In the spectrum of places to put your money, Community Development Financial Institutions—CDFI’s—are not exactly the most exciting asset.
They don’t hold the potential sky-high returns of a new tech stock, and they don’t have the publicity of mutual funds. Even among the cash alternatives, CDFI’s don’t exactly sit at the popular table with CD’s, Money Market Funds, and U.S. Treasury Bills.
Put simply, CDFI’s aren’t cool.
But that could also be because they’ve historically been very restrictive. Up until recently CDFI’s—instruments that allow investors to lend money to underserved communities or demographics—have only been available to accredited institutional investors. This is great for them (CDFI’s are quitepopular among organizations looking to grow their funds) but not so great for everybody else.
One company is determined to change that by bringing CDFI’s to the masses: CNote.
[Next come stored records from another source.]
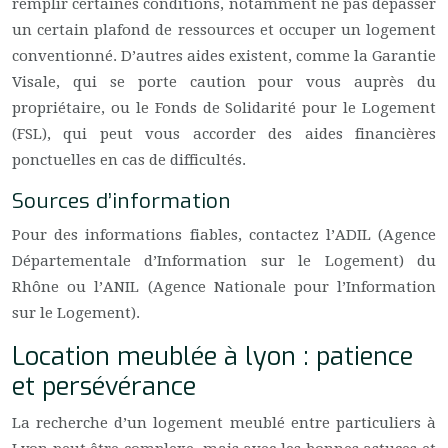
remplir certaines conditions, notamment ne pas dépasser
un certain plafond de ressources et occuper un logement
conventionné. D’autres aides existent, comme la Garantie
Visale, qui se porte caution pour vous auprès du
propriétaire, ou le Fonds de Solidarité pour le Logement
(FSL), qui peut vous accorder des aides financières
ponctuelles en cas de difficultés.
Sources d’information
Pour des informations fiables, contactez l’ADIL (Agence
Départementale d’Information sur le Logement) du
Rhône ou l’ANIL (Agence Nationale pour l’Information
sur le Logement).
Location meublée à lyon : patience
et persévérance
La recherche d’un logement meublé entre particuliers à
In fact they just got regulatory approval from the SEC in September to do just that.
Benzinga caught up with Co-Founder and CEO Catherine Berman to learn more.
Benzinga: First of all, explain a CDFI. Why should anybody unfamiliar consider it as a place to put their money?
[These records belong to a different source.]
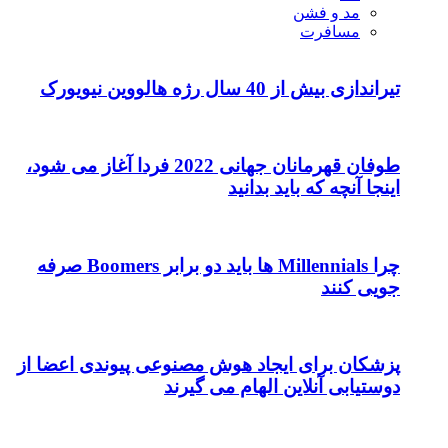
مد و فشن
مسافرت
تیراندازی بیش از 40 سال رژه هالووین نیویورک
طوفان قهرمانان جهانی 2022 فردا آغاز می شود،
اینجا آنچه که باید بدانید
چرا Millennials ها باید دو برابر Boomers صرفه
جویی کنند
پزشکان برای ایجاد هوش مصنوعی پیوندی اعضا از
دوستیابی آنلاین الهام می گیرند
Berman: It really was born out of a demand to see a better place to park your cash, just in terms of cash sitting on the sidelines. So this is not emergency funds. If you look at passive savings, it’s over $300 billion in the U.S. alone. So having $300 billion making between 0-1%, when inflation is over 1%, makes no sense. And I think many of us sitting on that cash understand that, but what are our options?
Finding a better place to park your cash that makes you much better returns, is simple to use, and comes with security, was opportunity number one. That’s kind of the first reason why. Nobody wants to be losing money given the rate of inflation.
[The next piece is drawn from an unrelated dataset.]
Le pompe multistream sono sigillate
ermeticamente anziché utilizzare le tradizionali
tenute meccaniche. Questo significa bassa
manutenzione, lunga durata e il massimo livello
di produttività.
Benzinga: So if I were to put some money in CNote, what exactly does that get me?
Berman: You’re getting an estimated 2.5% annual return. The comparison we often make is with your CD. If you’re going to set your 1-year or 3-year CD and make a little over 1%, why not put it in a vehicle that gives you a much better return, as well as no fees, no minimums, and a social impact component?
Benzinga: How exactly is a CDFI a low-risk investment?
Berman: Someone asked me about online lending vs CDFI’s the other day and I gave this comment, which is, “If I put my dollars in an online lender, I could be fueling an entrepreneur’s dream, or I could be fueling an entrepreneur’s demise.” And not putting the blame on the online lender, but we don’t really know what’s going to happen to that entrepreneur, because the entrepreneur is going to take that money and use it wisely or unwisely.
There is such a wonderful support network that CDFI’s offer to those that borrow from them that sets everybody up for success. The difference it makes is you have institutions that are out to see these small businesses succeed. And that creates a very different incentive. It creates an incentive to give the right amount of capital at the right time to the right amount of borrowers, not encourage defaults.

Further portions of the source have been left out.